For my money, NOS4A2 deserves to be that novel. I'm not kidding. This is the best book I've read in ages.

Comparisons of Joe Hill to Stephen King are as inevitable as they are apt. And, yes, I see the enormous influence of the father upon the son. Hill even borrows some situations from King in NOS4A2, and I believe that it was quite intentional. A bit of playfulness in a book filled to the brim with wonders and terrors.

I love Stephen King, and I have been an enormous fan since The Shining blew my youthful mind. His career is unparallelled in publishing, and justly so. The man is an outstanding writer. NOS4A2 could not exist, I do not believe, without his influence. However, I also believe that Joe Hill has taken the tools he has been handed down, and ran with them.

Those who assume that NOS4A2 is simply a vampire novel, and are hesitant to read it, should put aside all doubts. The villain in this novel bares only the most miniscule resemblance to the traditional vampire.

It is such a bugfuck story. To describe the plot might inspire ridicule, but I have always maintained that any storyline, no matter how ludicrous it may sound, can be made into a convincing story. In the hands of a good storyteller, that is. Joe isn't good. He is a great storyteller.

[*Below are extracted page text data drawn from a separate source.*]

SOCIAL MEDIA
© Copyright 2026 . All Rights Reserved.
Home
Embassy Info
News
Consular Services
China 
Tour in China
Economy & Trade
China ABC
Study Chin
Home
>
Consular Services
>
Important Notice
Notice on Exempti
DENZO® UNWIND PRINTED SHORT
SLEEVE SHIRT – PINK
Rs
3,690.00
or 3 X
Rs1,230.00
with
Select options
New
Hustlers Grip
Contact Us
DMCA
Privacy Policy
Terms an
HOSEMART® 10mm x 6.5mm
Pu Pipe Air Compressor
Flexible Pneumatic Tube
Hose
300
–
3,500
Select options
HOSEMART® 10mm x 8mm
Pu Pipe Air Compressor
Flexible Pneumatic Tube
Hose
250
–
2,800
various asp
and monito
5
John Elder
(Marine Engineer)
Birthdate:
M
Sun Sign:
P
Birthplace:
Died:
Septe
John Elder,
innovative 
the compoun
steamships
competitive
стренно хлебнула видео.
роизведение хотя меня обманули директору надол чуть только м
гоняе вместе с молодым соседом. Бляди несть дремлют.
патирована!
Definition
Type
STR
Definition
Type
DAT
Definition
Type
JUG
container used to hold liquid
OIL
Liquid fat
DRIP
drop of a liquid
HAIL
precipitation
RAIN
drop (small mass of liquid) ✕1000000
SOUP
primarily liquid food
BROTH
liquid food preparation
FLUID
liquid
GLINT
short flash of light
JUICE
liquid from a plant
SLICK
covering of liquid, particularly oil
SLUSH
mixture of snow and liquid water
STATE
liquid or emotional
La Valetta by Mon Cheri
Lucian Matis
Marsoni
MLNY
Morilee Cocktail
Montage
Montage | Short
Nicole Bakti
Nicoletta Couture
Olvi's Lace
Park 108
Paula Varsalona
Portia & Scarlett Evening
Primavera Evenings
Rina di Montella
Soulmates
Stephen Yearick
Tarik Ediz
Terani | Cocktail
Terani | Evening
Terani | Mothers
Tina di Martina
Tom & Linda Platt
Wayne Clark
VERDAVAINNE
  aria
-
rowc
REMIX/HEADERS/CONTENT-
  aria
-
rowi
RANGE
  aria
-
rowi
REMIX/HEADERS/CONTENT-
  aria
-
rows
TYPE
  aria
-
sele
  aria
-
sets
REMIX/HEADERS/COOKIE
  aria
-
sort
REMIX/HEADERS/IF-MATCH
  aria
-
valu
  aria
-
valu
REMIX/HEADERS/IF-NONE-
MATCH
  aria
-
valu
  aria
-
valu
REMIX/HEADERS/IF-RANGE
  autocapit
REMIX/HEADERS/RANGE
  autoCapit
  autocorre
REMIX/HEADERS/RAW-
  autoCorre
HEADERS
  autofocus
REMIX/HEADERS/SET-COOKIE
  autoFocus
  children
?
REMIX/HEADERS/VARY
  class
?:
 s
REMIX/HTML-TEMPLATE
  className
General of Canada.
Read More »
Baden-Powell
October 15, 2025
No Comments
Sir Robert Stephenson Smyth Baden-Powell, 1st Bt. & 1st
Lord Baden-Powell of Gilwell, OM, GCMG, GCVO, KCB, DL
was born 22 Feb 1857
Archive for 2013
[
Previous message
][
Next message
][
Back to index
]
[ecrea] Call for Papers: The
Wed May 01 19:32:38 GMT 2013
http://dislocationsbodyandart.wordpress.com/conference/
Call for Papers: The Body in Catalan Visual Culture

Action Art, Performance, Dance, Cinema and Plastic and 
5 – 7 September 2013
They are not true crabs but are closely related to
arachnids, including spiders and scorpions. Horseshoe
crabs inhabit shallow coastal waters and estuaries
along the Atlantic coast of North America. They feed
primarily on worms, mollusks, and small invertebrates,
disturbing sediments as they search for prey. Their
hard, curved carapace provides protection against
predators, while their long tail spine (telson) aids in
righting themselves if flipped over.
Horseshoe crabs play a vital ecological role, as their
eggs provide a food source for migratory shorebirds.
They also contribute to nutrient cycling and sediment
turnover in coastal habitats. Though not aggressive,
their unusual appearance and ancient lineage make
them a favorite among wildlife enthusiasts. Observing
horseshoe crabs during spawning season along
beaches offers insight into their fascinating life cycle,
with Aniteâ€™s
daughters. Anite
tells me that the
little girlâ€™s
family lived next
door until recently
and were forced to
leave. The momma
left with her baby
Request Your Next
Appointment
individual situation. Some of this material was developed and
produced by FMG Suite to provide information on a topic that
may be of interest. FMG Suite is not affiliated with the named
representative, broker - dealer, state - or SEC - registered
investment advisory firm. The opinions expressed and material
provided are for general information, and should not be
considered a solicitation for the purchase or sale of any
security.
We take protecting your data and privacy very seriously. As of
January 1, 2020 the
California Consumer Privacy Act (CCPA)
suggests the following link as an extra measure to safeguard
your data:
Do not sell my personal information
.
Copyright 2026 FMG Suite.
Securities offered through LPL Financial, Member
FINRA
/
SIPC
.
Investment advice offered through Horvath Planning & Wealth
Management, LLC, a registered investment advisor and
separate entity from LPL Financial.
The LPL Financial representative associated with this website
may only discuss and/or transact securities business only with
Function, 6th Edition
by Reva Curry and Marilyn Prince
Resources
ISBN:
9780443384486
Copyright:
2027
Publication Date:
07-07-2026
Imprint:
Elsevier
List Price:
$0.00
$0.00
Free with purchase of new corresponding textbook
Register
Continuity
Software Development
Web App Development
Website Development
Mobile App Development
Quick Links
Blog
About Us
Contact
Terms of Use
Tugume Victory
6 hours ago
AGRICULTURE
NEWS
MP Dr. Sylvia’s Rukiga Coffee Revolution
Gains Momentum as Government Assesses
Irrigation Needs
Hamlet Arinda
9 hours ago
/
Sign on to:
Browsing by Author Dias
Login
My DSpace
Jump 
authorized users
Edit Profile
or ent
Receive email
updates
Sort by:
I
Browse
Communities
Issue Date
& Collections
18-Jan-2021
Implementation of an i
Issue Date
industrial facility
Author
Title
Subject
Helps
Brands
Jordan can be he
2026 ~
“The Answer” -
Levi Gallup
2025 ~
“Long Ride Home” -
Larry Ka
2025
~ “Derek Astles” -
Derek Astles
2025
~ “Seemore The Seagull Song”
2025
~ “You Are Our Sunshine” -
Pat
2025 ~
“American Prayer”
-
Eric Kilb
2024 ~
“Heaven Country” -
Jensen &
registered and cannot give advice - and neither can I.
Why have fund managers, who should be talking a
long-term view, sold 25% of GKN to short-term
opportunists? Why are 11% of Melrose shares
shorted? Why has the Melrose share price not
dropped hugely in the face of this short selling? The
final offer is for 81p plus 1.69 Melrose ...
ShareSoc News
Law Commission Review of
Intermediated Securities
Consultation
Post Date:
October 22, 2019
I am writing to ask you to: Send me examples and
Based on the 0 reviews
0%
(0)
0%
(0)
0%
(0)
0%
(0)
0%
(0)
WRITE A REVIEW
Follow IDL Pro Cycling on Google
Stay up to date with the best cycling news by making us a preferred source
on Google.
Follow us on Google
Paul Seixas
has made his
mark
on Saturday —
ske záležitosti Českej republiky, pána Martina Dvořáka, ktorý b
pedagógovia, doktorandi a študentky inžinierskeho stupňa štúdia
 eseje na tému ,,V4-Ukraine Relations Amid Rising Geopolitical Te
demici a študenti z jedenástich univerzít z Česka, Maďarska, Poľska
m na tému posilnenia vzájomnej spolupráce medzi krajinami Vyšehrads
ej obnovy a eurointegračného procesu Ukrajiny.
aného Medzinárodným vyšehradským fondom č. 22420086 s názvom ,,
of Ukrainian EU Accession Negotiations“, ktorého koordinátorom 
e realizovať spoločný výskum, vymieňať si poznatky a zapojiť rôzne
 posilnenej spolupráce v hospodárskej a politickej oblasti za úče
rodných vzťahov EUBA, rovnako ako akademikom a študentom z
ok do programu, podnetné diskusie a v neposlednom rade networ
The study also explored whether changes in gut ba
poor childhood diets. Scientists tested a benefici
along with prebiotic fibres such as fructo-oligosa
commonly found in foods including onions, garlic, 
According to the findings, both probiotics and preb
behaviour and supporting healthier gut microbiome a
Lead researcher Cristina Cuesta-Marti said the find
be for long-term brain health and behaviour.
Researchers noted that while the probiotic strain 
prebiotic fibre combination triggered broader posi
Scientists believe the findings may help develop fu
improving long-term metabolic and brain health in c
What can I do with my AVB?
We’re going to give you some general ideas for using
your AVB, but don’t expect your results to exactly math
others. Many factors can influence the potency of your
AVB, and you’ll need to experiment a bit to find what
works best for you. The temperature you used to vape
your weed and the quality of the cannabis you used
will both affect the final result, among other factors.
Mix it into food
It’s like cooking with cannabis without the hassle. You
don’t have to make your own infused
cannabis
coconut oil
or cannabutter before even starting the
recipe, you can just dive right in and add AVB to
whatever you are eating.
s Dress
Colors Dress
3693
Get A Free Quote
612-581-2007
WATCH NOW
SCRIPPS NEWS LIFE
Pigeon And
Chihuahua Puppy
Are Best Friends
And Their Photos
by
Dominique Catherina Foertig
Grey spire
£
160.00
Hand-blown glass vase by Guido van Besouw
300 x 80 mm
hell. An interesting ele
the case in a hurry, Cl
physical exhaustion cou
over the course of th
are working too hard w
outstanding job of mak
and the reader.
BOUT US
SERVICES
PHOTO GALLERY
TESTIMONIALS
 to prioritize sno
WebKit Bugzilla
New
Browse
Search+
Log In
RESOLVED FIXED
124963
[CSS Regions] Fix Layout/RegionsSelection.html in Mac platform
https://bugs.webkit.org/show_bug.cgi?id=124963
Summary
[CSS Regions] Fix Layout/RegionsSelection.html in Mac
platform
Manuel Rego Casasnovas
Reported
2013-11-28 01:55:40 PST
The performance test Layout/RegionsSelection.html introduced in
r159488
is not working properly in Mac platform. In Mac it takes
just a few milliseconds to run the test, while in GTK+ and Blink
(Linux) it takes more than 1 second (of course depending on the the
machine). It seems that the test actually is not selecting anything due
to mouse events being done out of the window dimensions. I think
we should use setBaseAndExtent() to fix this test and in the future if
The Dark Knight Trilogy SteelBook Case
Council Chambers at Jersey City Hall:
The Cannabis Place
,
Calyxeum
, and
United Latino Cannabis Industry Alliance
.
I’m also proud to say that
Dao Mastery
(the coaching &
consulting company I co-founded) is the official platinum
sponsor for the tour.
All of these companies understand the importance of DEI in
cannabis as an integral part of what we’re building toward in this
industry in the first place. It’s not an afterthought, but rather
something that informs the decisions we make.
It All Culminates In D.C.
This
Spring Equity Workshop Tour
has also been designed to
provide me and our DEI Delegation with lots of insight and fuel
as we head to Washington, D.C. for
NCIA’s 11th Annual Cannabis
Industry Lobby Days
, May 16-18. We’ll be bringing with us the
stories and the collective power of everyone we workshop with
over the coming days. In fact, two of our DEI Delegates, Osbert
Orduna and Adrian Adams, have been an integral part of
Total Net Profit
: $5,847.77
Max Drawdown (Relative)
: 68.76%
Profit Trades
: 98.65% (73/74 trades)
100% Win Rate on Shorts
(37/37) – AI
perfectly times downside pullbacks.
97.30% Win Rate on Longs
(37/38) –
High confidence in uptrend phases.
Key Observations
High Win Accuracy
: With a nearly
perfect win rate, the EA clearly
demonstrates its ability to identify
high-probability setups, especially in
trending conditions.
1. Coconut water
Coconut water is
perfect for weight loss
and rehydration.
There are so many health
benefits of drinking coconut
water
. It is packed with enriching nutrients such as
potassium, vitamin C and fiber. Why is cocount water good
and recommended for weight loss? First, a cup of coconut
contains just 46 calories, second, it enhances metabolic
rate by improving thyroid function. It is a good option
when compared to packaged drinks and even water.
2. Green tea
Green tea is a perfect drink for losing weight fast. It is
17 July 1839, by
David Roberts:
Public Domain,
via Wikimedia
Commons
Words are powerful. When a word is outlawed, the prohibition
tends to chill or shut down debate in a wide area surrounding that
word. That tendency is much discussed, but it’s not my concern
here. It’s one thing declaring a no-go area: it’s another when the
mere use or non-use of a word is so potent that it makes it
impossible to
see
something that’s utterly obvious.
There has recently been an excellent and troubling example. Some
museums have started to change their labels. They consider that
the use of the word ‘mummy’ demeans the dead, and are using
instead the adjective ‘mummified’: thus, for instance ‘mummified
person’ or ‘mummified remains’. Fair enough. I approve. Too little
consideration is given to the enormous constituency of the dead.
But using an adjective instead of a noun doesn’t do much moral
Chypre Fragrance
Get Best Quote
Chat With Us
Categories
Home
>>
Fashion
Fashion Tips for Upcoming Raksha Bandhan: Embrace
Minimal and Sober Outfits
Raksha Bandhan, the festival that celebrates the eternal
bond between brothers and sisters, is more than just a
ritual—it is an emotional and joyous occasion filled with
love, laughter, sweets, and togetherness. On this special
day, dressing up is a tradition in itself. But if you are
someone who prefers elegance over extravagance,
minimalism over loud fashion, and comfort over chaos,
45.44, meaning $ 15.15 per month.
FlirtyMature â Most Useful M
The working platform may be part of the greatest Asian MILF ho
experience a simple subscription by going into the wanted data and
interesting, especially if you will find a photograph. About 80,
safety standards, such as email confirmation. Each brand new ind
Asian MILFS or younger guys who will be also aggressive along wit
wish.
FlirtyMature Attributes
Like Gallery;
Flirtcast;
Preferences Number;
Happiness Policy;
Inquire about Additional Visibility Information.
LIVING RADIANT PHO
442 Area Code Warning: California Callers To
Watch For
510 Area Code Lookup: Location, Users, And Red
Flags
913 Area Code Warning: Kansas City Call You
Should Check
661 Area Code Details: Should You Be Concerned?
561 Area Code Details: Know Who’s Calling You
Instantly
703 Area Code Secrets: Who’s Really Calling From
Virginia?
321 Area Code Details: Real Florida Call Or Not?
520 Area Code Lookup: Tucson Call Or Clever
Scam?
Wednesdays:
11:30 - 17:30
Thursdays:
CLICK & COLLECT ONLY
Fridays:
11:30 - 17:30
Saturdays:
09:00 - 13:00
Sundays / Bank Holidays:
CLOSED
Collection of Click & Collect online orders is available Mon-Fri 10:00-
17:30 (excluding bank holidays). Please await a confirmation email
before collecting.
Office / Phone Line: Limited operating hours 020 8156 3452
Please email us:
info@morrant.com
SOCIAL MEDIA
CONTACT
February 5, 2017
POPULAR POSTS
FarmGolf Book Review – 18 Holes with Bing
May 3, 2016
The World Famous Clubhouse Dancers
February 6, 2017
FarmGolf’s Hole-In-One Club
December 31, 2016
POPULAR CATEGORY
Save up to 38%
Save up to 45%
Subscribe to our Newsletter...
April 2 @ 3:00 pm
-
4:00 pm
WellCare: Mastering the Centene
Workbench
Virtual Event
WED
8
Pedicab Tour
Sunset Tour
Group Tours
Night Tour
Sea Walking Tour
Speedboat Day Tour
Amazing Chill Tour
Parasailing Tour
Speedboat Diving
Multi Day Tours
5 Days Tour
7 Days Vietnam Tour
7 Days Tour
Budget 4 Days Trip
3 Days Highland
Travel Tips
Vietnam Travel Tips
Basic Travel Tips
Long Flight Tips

I'll give it a go: A little girl by the name of Vic finds that she has the power to find things that are lost. Or does she? She takes her bike through an abandoned bridge and comes out where she wants to be, finding something that has been previously lost. But she is unsure of how much really happens and how much is in her imagination.

It seems that there are a few people with the uncanny ability to transform themselves, and perhaps others, into a world of their own imagination. They use a vehicle, or perhaps a totem might be a better word, and they can travel from the world of everyday reality to somewhere else. There's a catch though. Isn't there always?

Taking these trips kind of messes the traveler up. Mentally. Before long Vic is a drug using, profane near-lunatic. But as I said, there are others with the same ability.

Charlie Manx loves Christmas. He loves it so much he wants to live in a place where it is Christmas every day of the year. He also loves children and wants to help those who have abusive parents. He wants to take them with him to Christmasland where they will always be happy and never have to leave. He picks them up in his 1938 Rolls Royce Wrath, with the NOS4A2 license plates, and whisks them off to Christmasland. The souls of the children do not accompany them on the trip.

Vic has a son named Wayne. She means well, but might not be considered the greatest mother in the world. And Mr. Manx has a strong interest in her anyway because of their shared ability. He wants Wayne to be the newest addition to Christmasland.

Please do not think that I did this story justice at all. This novel is a tour-de-force. I've never read anything quite like it. The prose is electric. I was laughing my head off reading one paragraph, shuddering on another, while others got me choked up and fighting tears.

All the characters are brilliantly conceived and executed, but Vic McQueen is a particularly amazing creation. She is the kind of person many of us would intensely dislike if we briefly met her. Yet Hill takes us into her head and her heart, and makes her one of the most compassionate, yet complicated characters in recent memory. She struggles for her sanity and her child, and the reader struggles along with her.

Heart-Shaped Box was a strong debut for Joe Hill. Not everyone agrees, but I thought that his second novel, Horns, was an enormous improvement. I was a big fan already, but nothing prepared me for NOS4A2. This novel puts Joe Hill at the very top of the field. No one else is doing work this good. Period.